Recently a friend of mine gave birth to her first child. The atmosphere was pure joy, a real celebration! There were balloons outside the hospital room and a myriad of gifts inside. The happy new parents were nearly overwhelmed by the number of food-bearing visitors who came to celebrate the birth of the baby. In Ezekiel we find an obscure passage about the birth of a child. But at this child's birth there was no celebration, no balloons, no visitors and no gifts. In fact, the parents of this child hated it. Before the baby was washed with water, wrapped in a blanket or even had its cord removed, it's mother despised it and throw the child into a ditch. Abandoned and left to die. The story doesn't end there however; we find the Lord Himself coming to this wretched child. We pick up the narrative in chapter 16, verse six, “‘And when I passed by you and saw you wallowing in your blood, I said to you in your blood, 'Live!' I said to you in your blood, ‘Live!’"
Dear reader, you and I are that wretched and disposed child. Even the best of us, the most successful of us, know the state we were in before our rescue; lost with no hope, grouping in darkness, sick without a salve to comfort our open sores. But at some point in time, while we were dead in our trespasses and sins, while our blood was still unwashed, our cord still uncut, while we were unloved and cast off, Christ found us by the road and said, “Live! You shall not die!”

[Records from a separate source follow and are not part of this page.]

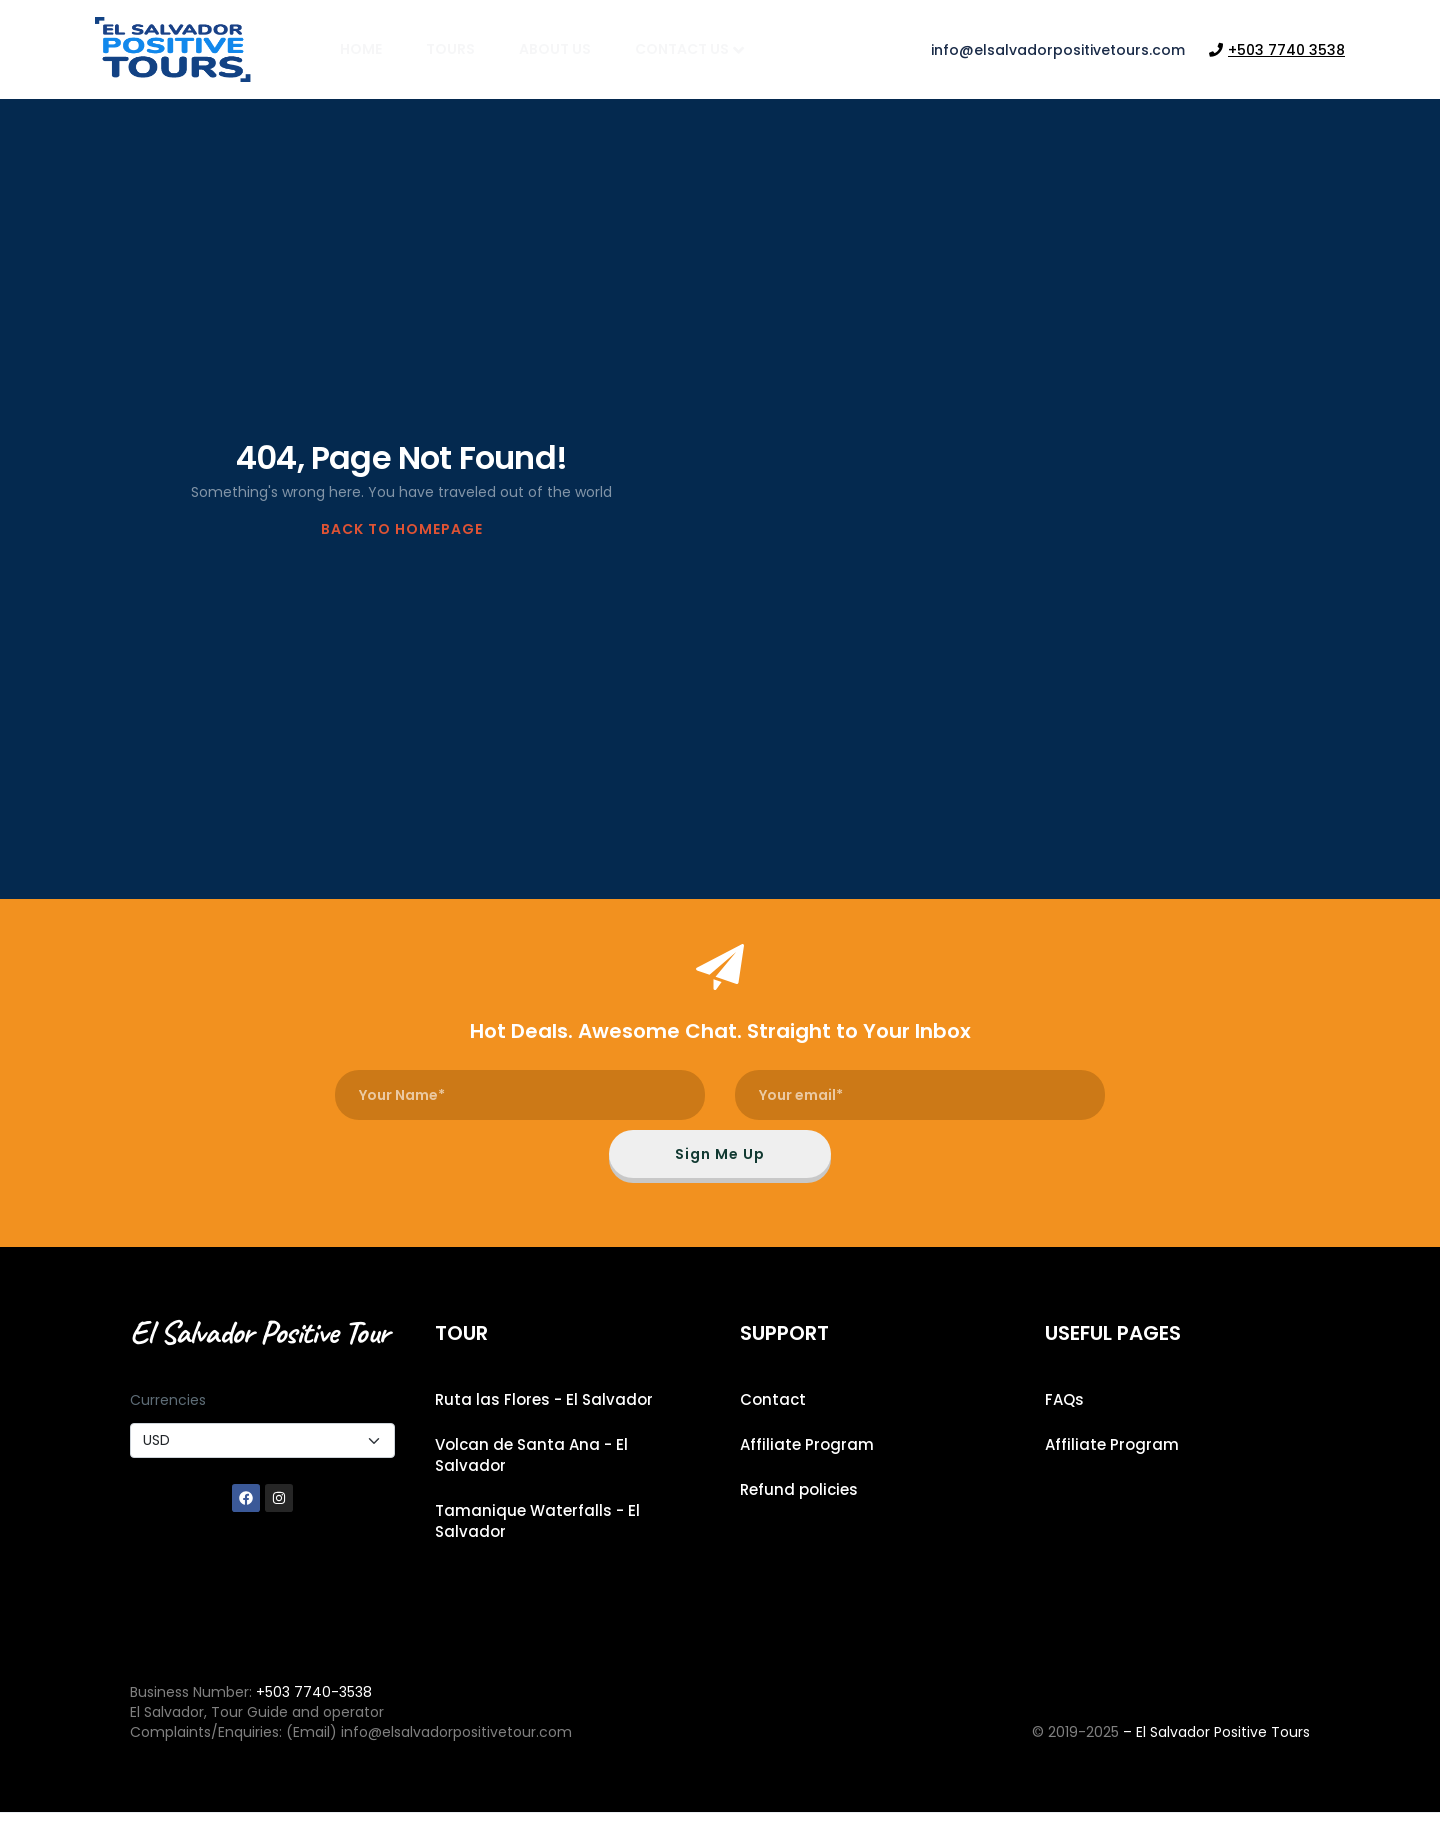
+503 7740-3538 (314, 1714)
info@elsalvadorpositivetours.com (1058, 50)
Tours (450, 49)
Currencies (168, 1422)
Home (361, 49)
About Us (555, 49)
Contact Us (689, 49)
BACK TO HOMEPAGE (402, 529)
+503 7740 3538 (1277, 50)
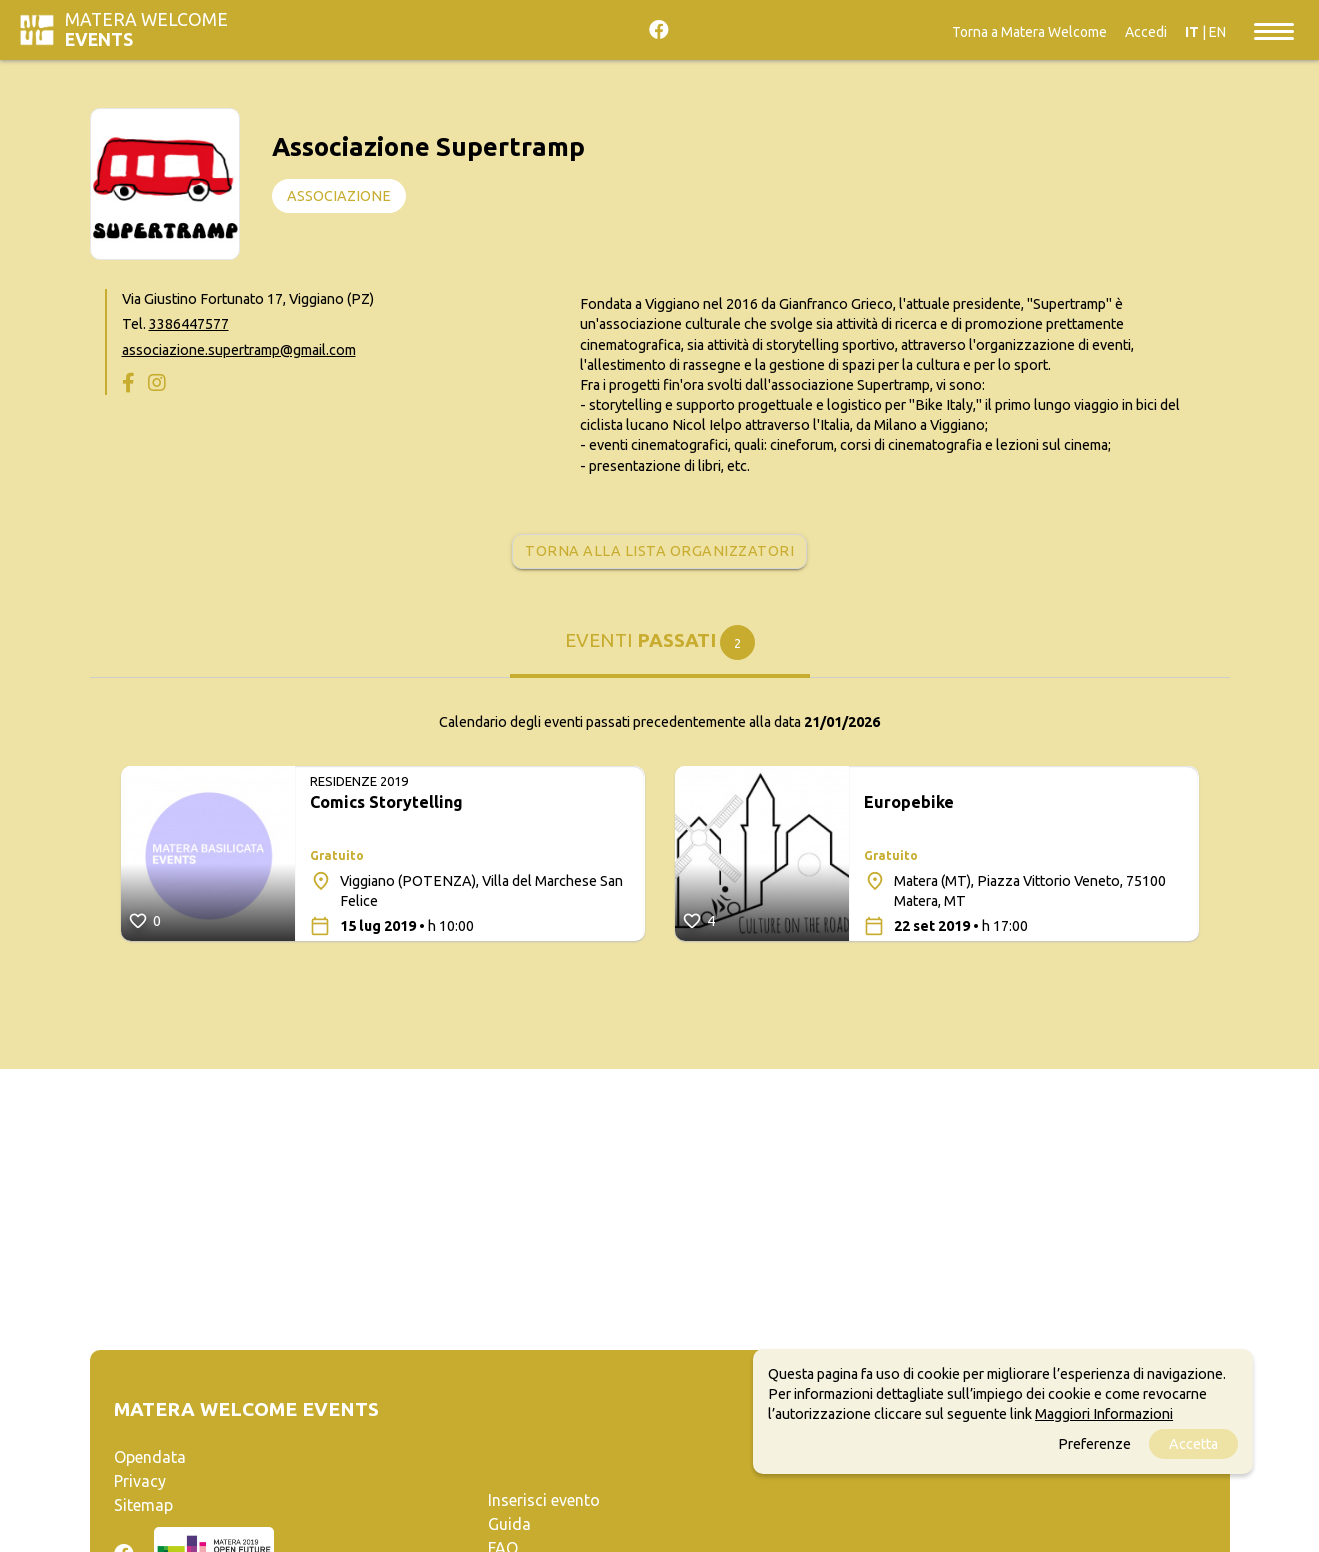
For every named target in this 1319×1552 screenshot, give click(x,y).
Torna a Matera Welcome (1029, 32)
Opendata (150, 1457)
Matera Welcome (146, 29)
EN (1217, 32)
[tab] (660, 647)
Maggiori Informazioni (1104, 1414)
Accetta (1193, 1444)
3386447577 (189, 324)
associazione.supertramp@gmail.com (239, 350)
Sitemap (143, 1505)
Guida (509, 1524)
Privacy (140, 1481)
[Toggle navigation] (1274, 30)
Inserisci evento (544, 1500)
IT (1192, 32)
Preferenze (1094, 1444)
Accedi (1146, 32)
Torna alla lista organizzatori (659, 551)
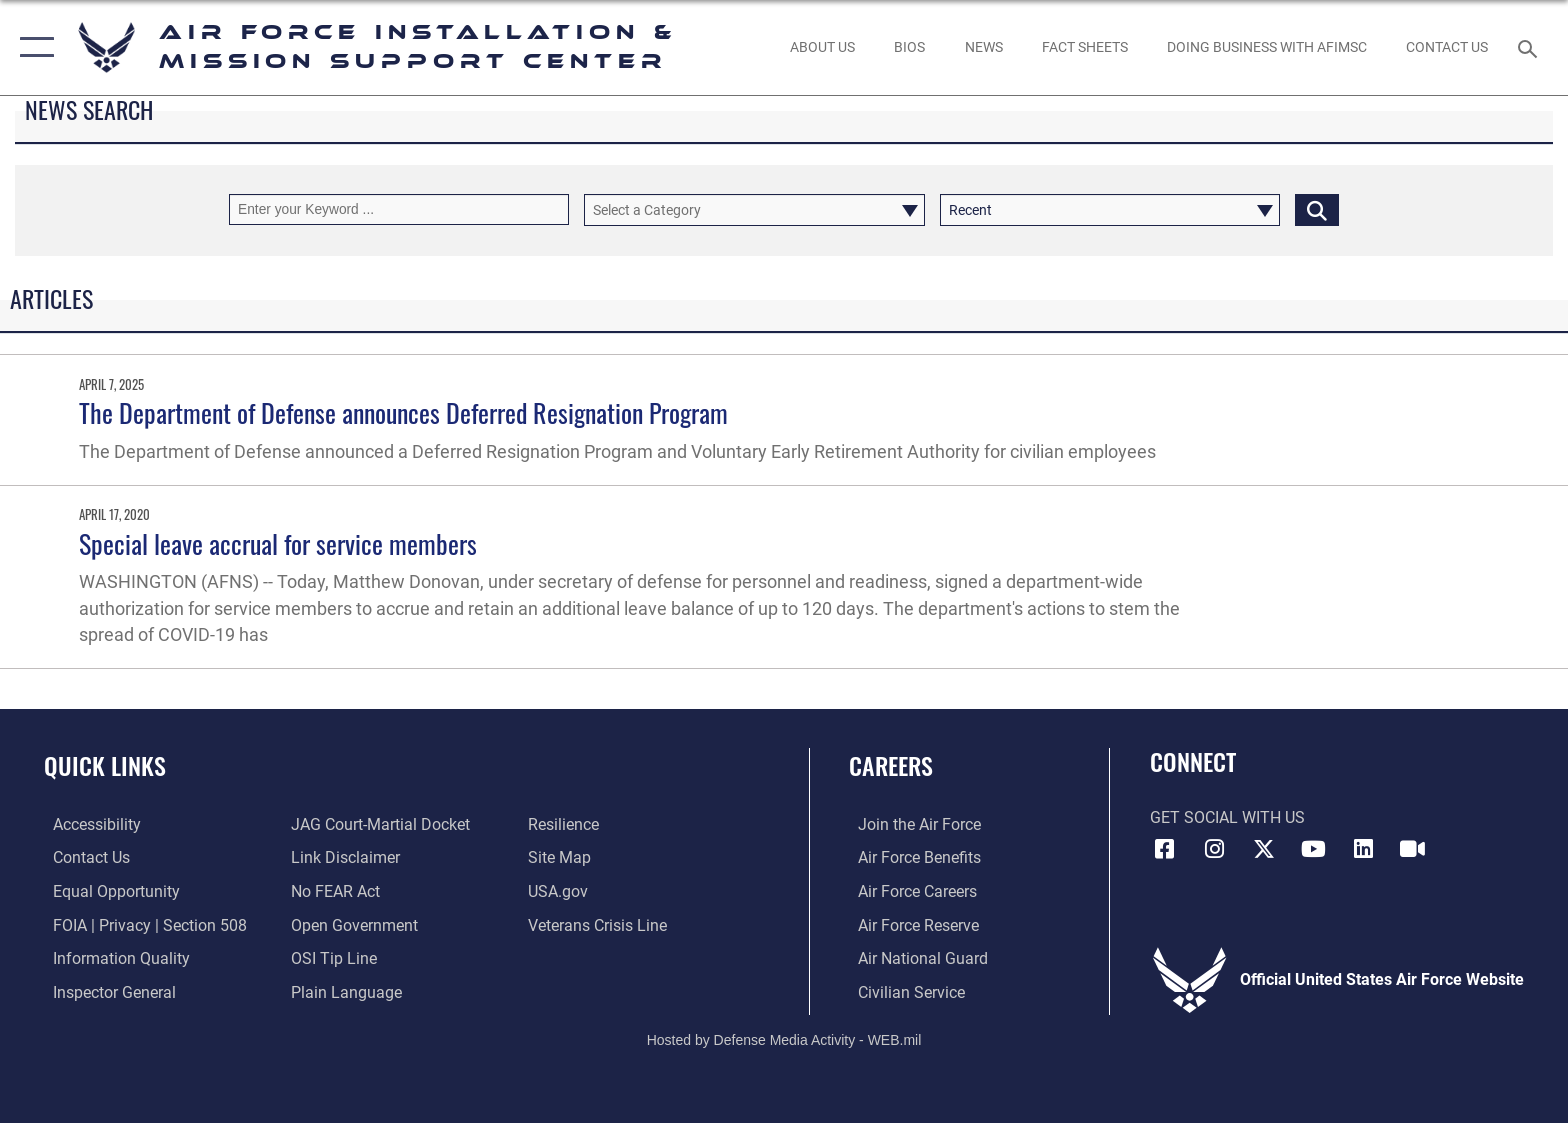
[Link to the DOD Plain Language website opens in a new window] (343, 991)
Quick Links (105, 765)
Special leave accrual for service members (278, 543)
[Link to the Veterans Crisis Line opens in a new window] (600, 924)
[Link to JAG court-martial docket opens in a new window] (377, 824)
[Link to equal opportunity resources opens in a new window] (107, 891)
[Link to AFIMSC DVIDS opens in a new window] (1413, 849)
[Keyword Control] (399, 209)
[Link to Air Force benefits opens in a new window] (910, 857)
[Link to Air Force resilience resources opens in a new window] (566, 824)
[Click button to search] (1317, 209)
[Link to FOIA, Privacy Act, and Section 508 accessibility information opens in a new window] (141, 924)
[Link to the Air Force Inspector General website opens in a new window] (105, 991)
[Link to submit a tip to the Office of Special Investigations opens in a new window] (331, 957)
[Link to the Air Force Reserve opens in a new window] (909, 924)
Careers (891, 765)
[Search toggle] (1530, 47)
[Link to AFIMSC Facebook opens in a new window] (1165, 849)
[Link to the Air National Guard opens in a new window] (914, 957)
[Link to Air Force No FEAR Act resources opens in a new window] (332, 891)
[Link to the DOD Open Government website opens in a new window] (351, 924)
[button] (32, 47)
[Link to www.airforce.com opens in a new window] (910, 824)
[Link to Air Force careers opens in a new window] (908, 891)
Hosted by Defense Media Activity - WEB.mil (784, 1038)
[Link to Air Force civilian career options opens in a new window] (902, 991)
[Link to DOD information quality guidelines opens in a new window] (112, 957)
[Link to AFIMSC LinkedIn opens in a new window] (1363, 849)
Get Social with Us (1227, 817)
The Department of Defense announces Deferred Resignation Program (403, 412)
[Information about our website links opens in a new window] (342, 857)
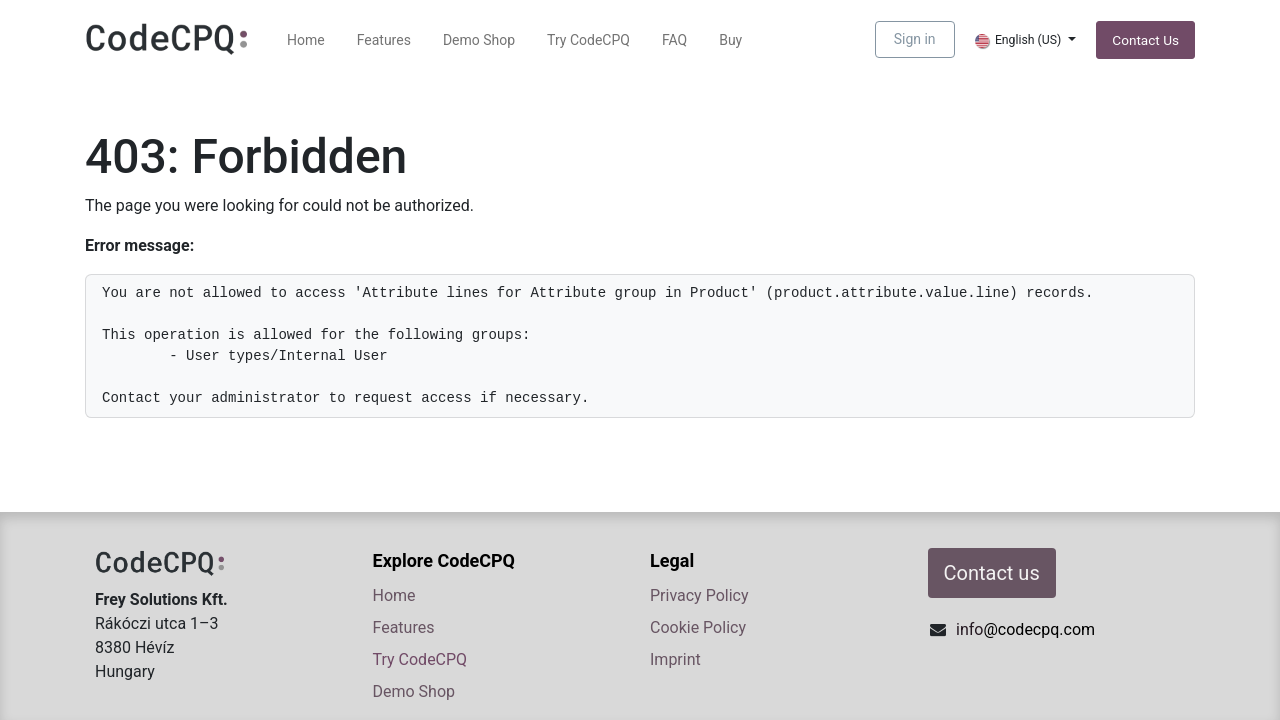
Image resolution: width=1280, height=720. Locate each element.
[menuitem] (306, 40)
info (1025, 629)
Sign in (915, 39)
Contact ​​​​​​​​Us (1145, 40)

If you are in Christ, than you are, even now, an object of God’s favor and pleasure. Though you were wretched, dirty and lost, He has gently loved you and cared for you, bringing you into a position of honor and nobility. The King of kings has become your Father and has tenderly washed, wrapped and healed you.
“Fatherlike He tends and spares us;
Well our feeble frame He knows.
In His hands He gently bears us,
Rescues us from all our foes.”
Father, I stand amazed at this reality; that I am able to know you as Father, and be known by you as your son. Such a privilege is too wonderful for me to take in - You, the King of Glory, have looked upon me and loved me.